[Extracted page text data]
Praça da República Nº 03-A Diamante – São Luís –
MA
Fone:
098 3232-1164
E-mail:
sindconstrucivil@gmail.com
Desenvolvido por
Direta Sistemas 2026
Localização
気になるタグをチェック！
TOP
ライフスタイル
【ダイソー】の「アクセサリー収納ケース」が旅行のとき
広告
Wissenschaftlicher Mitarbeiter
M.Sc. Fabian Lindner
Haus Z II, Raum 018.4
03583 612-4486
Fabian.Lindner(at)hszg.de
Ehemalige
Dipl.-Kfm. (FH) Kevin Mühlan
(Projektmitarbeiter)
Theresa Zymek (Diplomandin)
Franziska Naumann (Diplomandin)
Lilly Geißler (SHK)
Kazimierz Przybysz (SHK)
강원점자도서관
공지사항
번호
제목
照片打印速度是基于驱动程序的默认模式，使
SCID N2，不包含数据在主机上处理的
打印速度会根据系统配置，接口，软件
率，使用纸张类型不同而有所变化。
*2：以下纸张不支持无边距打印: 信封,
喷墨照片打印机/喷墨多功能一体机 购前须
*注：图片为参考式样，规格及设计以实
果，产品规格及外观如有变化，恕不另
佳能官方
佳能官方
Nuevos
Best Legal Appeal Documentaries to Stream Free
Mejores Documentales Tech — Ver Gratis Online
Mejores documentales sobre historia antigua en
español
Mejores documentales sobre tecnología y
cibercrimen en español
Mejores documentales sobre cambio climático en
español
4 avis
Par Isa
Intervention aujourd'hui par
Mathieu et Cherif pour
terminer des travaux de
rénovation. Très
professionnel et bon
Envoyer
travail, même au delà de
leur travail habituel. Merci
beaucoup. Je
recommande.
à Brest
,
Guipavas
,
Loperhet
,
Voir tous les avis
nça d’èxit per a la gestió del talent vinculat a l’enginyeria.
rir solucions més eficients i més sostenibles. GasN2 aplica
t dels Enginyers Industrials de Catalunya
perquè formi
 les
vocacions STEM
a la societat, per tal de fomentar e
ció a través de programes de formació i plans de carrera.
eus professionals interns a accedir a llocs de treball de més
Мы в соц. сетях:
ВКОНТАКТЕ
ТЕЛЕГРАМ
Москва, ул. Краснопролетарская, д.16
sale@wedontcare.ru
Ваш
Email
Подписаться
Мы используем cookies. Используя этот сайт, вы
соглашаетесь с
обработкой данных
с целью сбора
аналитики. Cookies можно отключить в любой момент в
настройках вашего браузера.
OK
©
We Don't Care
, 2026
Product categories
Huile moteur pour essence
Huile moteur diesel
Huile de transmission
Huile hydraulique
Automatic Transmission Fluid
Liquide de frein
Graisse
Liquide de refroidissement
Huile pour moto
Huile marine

What you are asked to do ->
From the data above, copy each line that has the string "pour".

Response to this task ->
Mathieu et Cherif pour
Huile moteur pour essence
Huile pour moto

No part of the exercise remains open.